Jean Gorin
Year, Birthplace 1899, France
Year, Place of death 1981, France
Jean Gorin was from a modest family – his father was a shoemaker and his mother ran a small hotel and restaurant – and from the end of the war until 1922 he attended the École des Beaux-Arts in Nantes, intending to become a drawing teacher. When his plans failed to come to fruition, he settled in Nort-sur-Erdre, close to Nantes, found a job in order to support himself and began to paint.

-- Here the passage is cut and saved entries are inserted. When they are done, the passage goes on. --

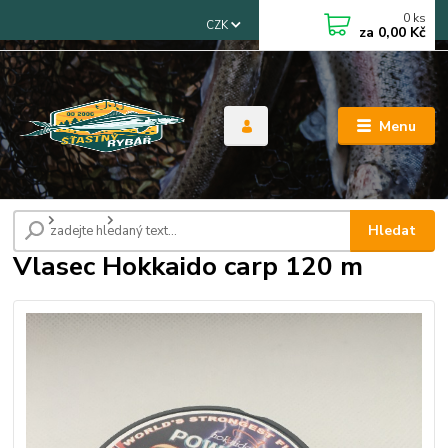
0
ks
CZK
za
0,00 Kč
Menu
Úvod
Vlasce
Vlasec Hokkaido carp 120 m
Hledat
Vlasec Hokkaido carp 120 m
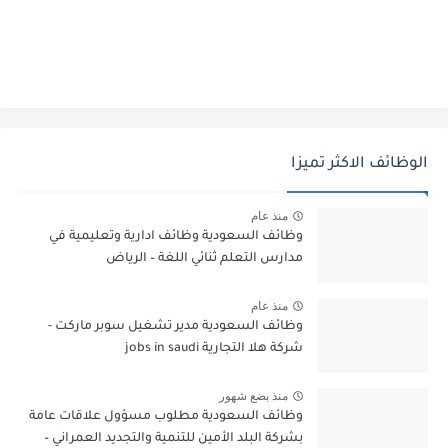
الوظائف الاكثر تميزا
منذ عام
وظائف السعودية وظائف ادارية وتعليمية في
مدارس التعلم ثنائي اللغة – الرياض
منذ عام
وظائف السعودية مدير تشغيل سوبر ماركت -
شركة هلا التجارية jobs in saudi
منذ بضع شهور
وظائف السعودية مطلوب مسؤول علاقات عامة
بشركة البلد الأمين للتنمية والتجديد العمراني –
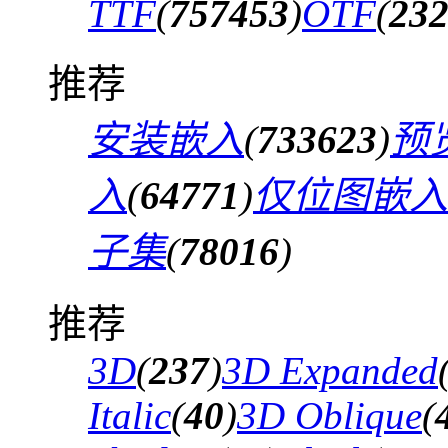
TTF
(
757453
)
OTF
(
23
推荐
安装嵌入
(
733623
)
预
入
(
64771
)
仅位图嵌入
子集
(
78016
)
推荐
3D
(
237
)
3D Expanded
Italic
(
40
)
3D Oblique
(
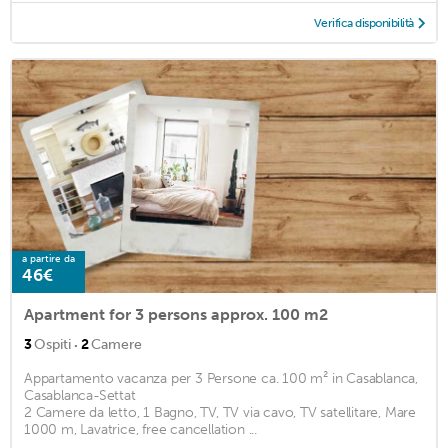
Verifica disponibilità
a partire da
46€
Apartment for 3 persons approx. 100 m2
·
3
Ospiti
2
Camere
Appartamento vacanza per 3 Persone ca. 100 m² in Casablanca,
Casablanca-Settat
2 Camere da letto, 1 Bagno, TV, TV via cavo, TV satellitare, Mare
1000 m, Lavatrice, free cancellation ...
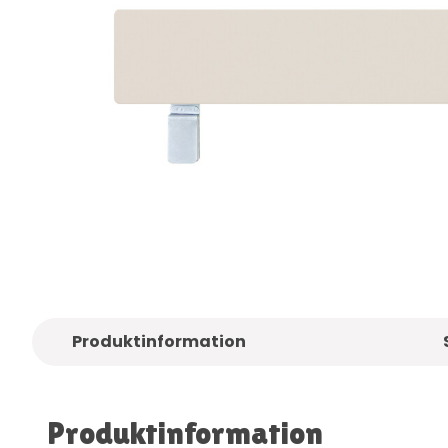
!
Nur
Qualitätsmarken
Kostenlose
Li
Produktinformation
Produktinformation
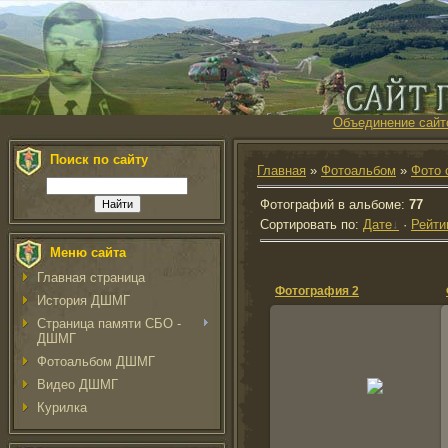
Объединение сайт
Поиск по сайту
Главная
»
Фотоальбом
»
Фото 
Фотографий в альбоме
:
77
Сортировать по
:
Дате
·
Рейти
Меню сайта
Главная страница
Фотография 2
История ДШМГ
Страница памяти СБО -
ДШМГ
Фотоальбом ДШМГ
2012-02-25
Видео ДШМГ
BogdanKurdov
Курилка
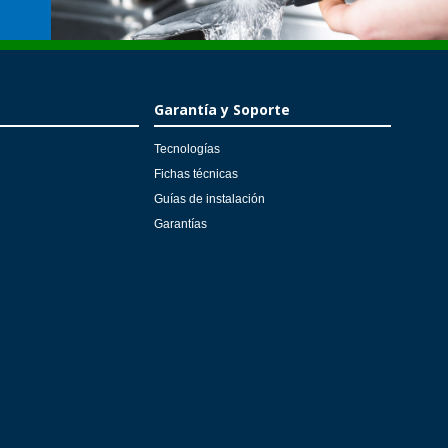
Garantía y Soporte
Tecnologías
Fichas técnicas
Guías de instalación
Garantías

In 1922, in Paris, he discovered modern painting, from Paul Cézanne to cubism. Albert Gleizes’ book Du Cubisme (1921) had a particular impact on him. In 1925 he visited the Pavillon de L’Esprit Nouveau at the International Exhibition in Paris, though the purism of Amédée Ozenfant and Charles-Édouard Jeanneret, featured in the journal L’Esprit nouveau, held little interest for him. The following year he saw his first neoplastic composition by Piet Mondrian and an elementarist composition by Theo van Doesburg. After reading a copy of Georges Vantongerloo’s pamphlet, L’Art et son avenir he started to correspond with Mondrian and Vantongerloo and was so struck that he decided to meet Mondrian as soon as possible, that same year. The two painters became friends. Gorin, who soon afterwards produced his first neoplastic works, became acquainted with Michel Seuphor. In 1930 he took part in the first exhibition of the Cercle et Carré group, recently founded by Seuphor, an art critic, and at the opening he met Hans Arp and Sophie Taeuber, Wassily Kandinsky, Otto Freundlich, Joaquín Torres-García and Vantongerloo. He now began to explore the application of neoplasticism in architecture and the decorative arts and to work in polychrome.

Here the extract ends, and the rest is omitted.